From Project to Product: A Practical Guide (Part Two)

In today’s digital age, when disruptive innovation is the norm and when “big no longer beats the small” but “fast beats the slow,” it’s critical that organizations are always experimenting, innovating, and adapting to the ever-changing competitive ecosystem. Agile and DevOps, when bolstered by a strong product function, are table stakes for the organizational capability to experiment and adapt. In this blog series, we demystify the product function and offer actionable advice to businesses undertaking a product-led transformation.

Having led Agile and DevOps transformations across large enterprises, we are uncovering better ways of developing products. Through this work we’ve created a Product Development Manifesto which encompasses four key principles:

  1. Organizing around value streams and products over organizing around functions and departments
  2. Funding persistent teams over funding projects
  3. Empowering teams over directing teams
  4. Investing in product management over investing in a Project Management Office (PMO)

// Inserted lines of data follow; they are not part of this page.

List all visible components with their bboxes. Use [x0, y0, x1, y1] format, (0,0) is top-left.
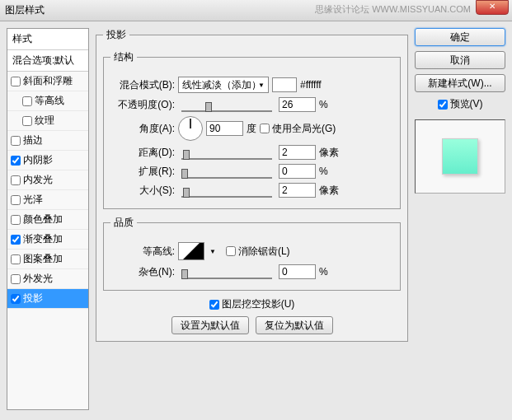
style-checkbox[interactable] [11, 195, 21, 205]
blend-options-default[interactable]: 混合选项:默认 [7, 50, 88, 72]
style-checkbox[interactable] [11, 136, 21, 146]
structure-fieldset: 结构 混合模式(B): 线性减淡（添加） #ffffff 不透明度(O): % … [103, 50, 401, 209]
color-swatch[interactable] [272, 77, 297, 92]
style-item[interactable]: 投影 [7, 289, 88, 309]
noise-unit: % [319, 266, 328, 278]
size-label: 大小(S): [110, 184, 175, 198]
distance-unit: 像素 [319, 146, 339, 160]
opacity-slider[interactable] [181, 97, 272, 112]
style-label: 图案叠加 [23, 252, 63, 266]
style-checkbox[interactable] [11, 215, 21, 225]
preview-checkbox[interactable]: 预览(V) [415, 97, 505, 111]
style-checkbox[interactable] [11, 156, 21, 166]
watermark: 思缘设计论坛 WWW.MISSYUAN.COM [315, 3, 471, 16]
style-item[interactable]: 图案叠加 [7, 250, 88, 269]
style-label: 投影 [23, 292, 43, 306]
style-label: 斜面和浮雕 [23, 74, 73, 88]
preview-thumbnail [442, 138, 478, 175]
style-label: 外发光 [23, 272, 53, 286]
style-checkbox[interactable] [11, 175, 21, 185]
angle-input[interactable] [206, 121, 243, 136]
set-default-button[interactable]: 设置为默认值 [171, 316, 249, 334]
style-item[interactable]: 内发光 [7, 170, 88, 190]
ok-button[interactable]: 确定 [415, 28, 505, 46]
contour-label: 等高线: [110, 245, 175, 259]
titlebar: 图层样式 思缘设计论坛 WWW.MISSYUAN.COM ✕ [0, 0, 512, 21]
style-label: 内发光 [23, 173, 53, 187]
quality-legend: 品质 [110, 216, 137, 230]
preview-box [415, 119, 505, 194]
style-checkbox[interactable] [11, 77, 21, 86]
style-label: 等高线 [35, 94, 64, 108]
spread-label: 扩展(R): [110, 165, 175, 179]
noise-slider[interactable] [181, 264, 272, 279]
noise-input[interactable] [279, 264, 316, 279]
style-checkbox[interactable] [22, 116, 32, 126]
angle-label: 角度(A): [110, 122, 175, 136]
style-checkbox[interactable] [11, 235, 21, 245]
anti-alias-checkbox[interactable]: 消除锯齿(L) [226, 245, 290, 259]
style-label: 渐变叠加 [23, 232, 63, 246]
style-item[interactable]: 颜色叠加 [7, 210, 88, 230]
spread-input[interactable] [279, 164, 316, 179]
style-label: 描边 [23, 133, 43, 147]
angle-unit: 度 [247, 122, 256, 136]
style-label: 纹理 [35, 114, 54, 128]
blend-mode-label: 混合模式(B): [110, 78, 175, 92]
reset-default-button[interactable]: 复位为默认值 [256, 316, 333, 334]
size-unit: 像素 [319, 184, 339, 198]
drop-shadow-legend: 投影 [103, 28, 129, 42]
style-item[interactable]: 渐变叠加 [7, 230, 88, 250]
style-item[interactable]: 内阴影 [7, 151, 88, 170]
knockout-checkbox[interactable]: 图层挖空投影(U) [209, 297, 295, 311]
blend-mode-dropdown[interactable]: 线性减淡（添加） [178, 77, 269, 93]
new-style-button[interactable]: 新建样式(W)... [415, 74, 505, 92]
cancel-button[interactable]: 取消 [415, 51, 505, 69]
opacity-label: 不透明度(O): [110, 98, 175, 112]
styles-header: 样式 [7, 29, 88, 50]
global-light-checkbox[interactable]: 使用全局光(G) [260, 122, 336, 136]
style-checkbox[interactable] [22, 96, 32, 106]
style-item[interactable]: 纹理 [7, 111, 88, 131]
opacity-unit: % [319, 99, 328, 110]
size-input[interactable] [279, 183, 316, 198]
dialog-content: 样式 混合选项:默认 斜面和浮雕等高线纹理描边内阴影内发光光泽颜色叠加渐变叠加图… [0, 21, 512, 417]
style-checkbox[interactable] [11, 274, 21, 284]
spread-slider[interactable] [181, 164, 272, 179]
style-label: 颜色叠加 [23, 212, 63, 226]
distance-label: 距离(D): [110, 146, 175, 160]
distance-input[interactable] [279, 145, 316, 160]
contour-picker[interactable] [178, 242, 204, 260]
size-slider[interactable] [181, 183, 272, 198]
style-item[interactable]: 描边 [7, 131, 88, 151]
opacity-input[interactable] [279, 97, 316, 112]
chevron-down-icon[interactable]: ▼ [209, 248, 216, 255]
styles-panel: 样式 混合选项:默认 斜面和浮雕等高线纹理描边内阴影内发光光泽颜色叠加渐变叠加图… [7, 28, 89, 410]
distance-slider[interactable] [181, 145, 272, 160]
style-item[interactable]: 等高线 [7, 91, 88, 111]
style-checkbox[interactable] [11, 254, 21, 264]
style-item[interactable]: 光泽 [7, 190, 88, 210]
close-icon[interactable]: ✕ [476, 0, 509, 15]
noise-label: 杂色(N): [110, 265, 175, 279]
settings-panel: 投影 结构 混合模式(B): 线性减淡（添加） #ffffff 不透明度(O):… [96, 28, 408, 410]
quality-fieldset: 品质 等高线: ▼ 消除锯齿(L) 杂色(N): % [103, 216, 401, 291]
structure-legend: 结构 [110, 50, 137, 64]
style-label: 光泽 [23, 193, 43, 207]
style-label: 内阴影 [23, 153, 53, 167]
style-item[interactable]: 外发光 [7, 269, 88, 289]
color-hex: #ffffff [300, 79, 322, 91]
style-item[interactable]: 斜面和浮雕 [7, 72, 88, 91]
spread-unit: % [319, 166, 328, 177]
angle-dial[interactable] [178, 116, 203, 141]
style-list: 斜面和浮雕等高线纹理描边内阴影内发光光泽颜色叠加渐变叠加图案叠加外发光投影 [7, 72, 88, 309]
action-panel: 确定 取消 新建样式(W)... 预览(V) [415, 28, 505, 410]
style-checkbox[interactable] [11, 294, 21, 304]
drop-shadow-fieldset: 投影 结构 混合模式(B): 线性减淡（添加） #ffffff 不透明度(O):… [96, 28, 408, 342]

Let’s take a closer look at how the above manifesto can help organizations to move to a product-centric model.

1. Organizing around value streams and products

To stay competitive, organizations must be able to quickly adapt to changing environments and deliver innovative solutions and services at breakneck speed. Thus, they must organize in a manner that minimizes hand-offs between different functions and departments and eliminates bottlenecks and wait queues. Therefore, work must be aligned to value streams and delivered by multidisciplinary teams that encompass the skills and functions required to build, deliver and operate the product or services, end to end. A sample product-centric, multi-disciplinary team will typically be comprised of roles including design (UX), front-end developers, back-end developers, test automation, a product owner, and DevOps/APIs.

2. Funding persistent teams

The project model relies on a slow and cumbersome annual planning cycle where different departments try to forecast their entire book of work for the next twelve months. This approach to funding projects stands as an obstacle to adaptability because despite approved budget, projects go through stage gates adding to overall lead time. The project teams are assembled for the duration of the project and then dismantled when the work is handed over to either run or operations groups. This fosters a “throw it over the wall” mentality and results in a lack of accountability and ownership of the product. When team members move on to start other projects, who really owns the application code?

These issues call for a better budgeting model. A leaner portfolio management process funds multidisciplinary product teams instead of projects. This process also reviews the product roadmap and progress to revise investment decisions on short, quarterly cycles, instead of an annual cycle. These characteristics improve the lead time for delivery and make the team accountable.

3. Empowering teams

It is incumbent upon the leaders to cultivate a culture of empowerment. Leaders should remove bureaucracy, move the decision-making rights into the teams, and change the focus from resource utilization to value delivery. People closest to the work are best positioned to make the right decisions fast. Let’s give teams the objectives they need to deliver on and then trust them to figure it out. This can motivate the teams to truly own their piece of the puzzle in delivering business outcomes. To quote Benjamin Parker (Uncle Ben from Spiderman), “With great power comes great responsibility.” Hence, teams must take responsibility and demonstrate mature delivery practices for leaders to continue trusting them and empowering them. Empowerment must be a direct function of and directly proportional to the team’s maturity.

4.  Investing in product management

Once you decide to organize around value streams, products, and long-living, empowered teams, the need for a heavy-handed PMO is greatly reduced. At scale, there is still some need for orchestration and integration across teams or even value streams, but that should be minimalist and lean. To be successful in the product model you need great product managers. Having a strong product management function is necessary to enable the product-centric model. Product managers are:

  • Aligned to key a strategic theme and accountable for value delivery to customers and achieving the business outcomes by creating and maintaining product roadmaps
  • Responsible for stakeholder management and bridging the gap between business and technology teams
  • Required to understand the customers and have strong business/domain acumen so that they can help make right prioritization and feature decisions for the teams

The product management function is the cornerstone of the new model and organizations should have a product leader, such as a Chief Product Officer or Group Product Manager, with direct line to the executive management.

Moving towards a product model is critical to unlocking the benefits of digital transformation initiatives. Many organizations have painfully learned that their investments in Agile and DevOps alone have not resulted in either faster business value delivery or better outcomes because value streams are not optimized. Adding product-centricity into the mix is essential for optimizing value streams and unlocking the promise of Agile and DevOps. In today’s continuously evolving market, it’s imperative that organizations move from a project to product model so that they not only avoid being “Blockbustered” by the next innovative and disruptive startup, but also lay the foundation for a sustainable operational model.